Gerry Kelly of San Francisco has already earned nearly $100 from Bubblews since he began using a test version in January. His Bubblews feed serves as a journal about the lessons he has learnt in life, as well as a forum for his clothing brand, Sonas Denim.

Facebook has been thriving while feeding off the free content of its 1.3 billion users. The Menlo Park, California, company now has a market value of about $180 billion, and CEO Mark Zuckerberg ranks among the world’s wealthiest people with a fortune of about $30bn, based on the latest estimates from Forbes magazine.

Advertisers, meanwhile, are pouring more money into social networks because that is where people are spending more time, particularly on smartphones.

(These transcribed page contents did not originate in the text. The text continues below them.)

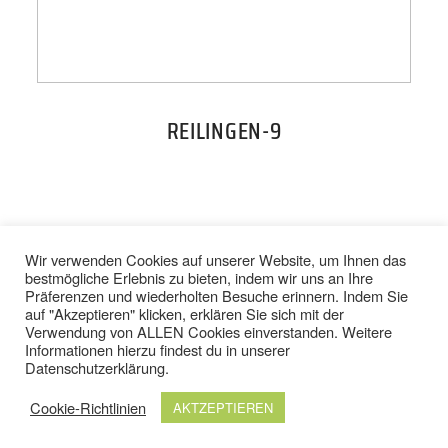
PREISE
TEAM
REILINGEN-9
JOBS
KONTAKT
BACK TO TOP
Wir verwenden Cookies auf unserer Website, um Ihnen das
bestmögliche Erlebnis zu bieten, indem wir uns an Ihre
Präferenzen und wiederholten Besuche erinnern. Indem Sie
ONLINE SHOP
auf "Akzeptieren" klicken, erklären Sie sich mit der
Verwendung von ALLEN Cookies einverstanden. Weitere
IMPRESSUM
/
DATENSCHUTZ
Informationen hierzu findest du in unserer
AGB
/
WIDERRUFSBELEHRUNG
Datenschutzerklärung
.
Cookie-Richtlinien
AKTZEPTIEREN
© 2024 TOP FIT STUDIOS. ALLE RECHTE VORBEHALTEN.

Facebook’s share of the $140bn worldwide market for digital ads this year is expected to climb to nearly 8 per cent, or $11bn, up from a market share of about 6 per cent, or $7bn last year, according to the research firm eMarketer.

Although it still isn’t profitable, thanks largely to its 255 million users Twitter’s digital ad revenue this year is expected to rise to $1.1bn, nearly doubling from $600 million last year, according to eMarketer.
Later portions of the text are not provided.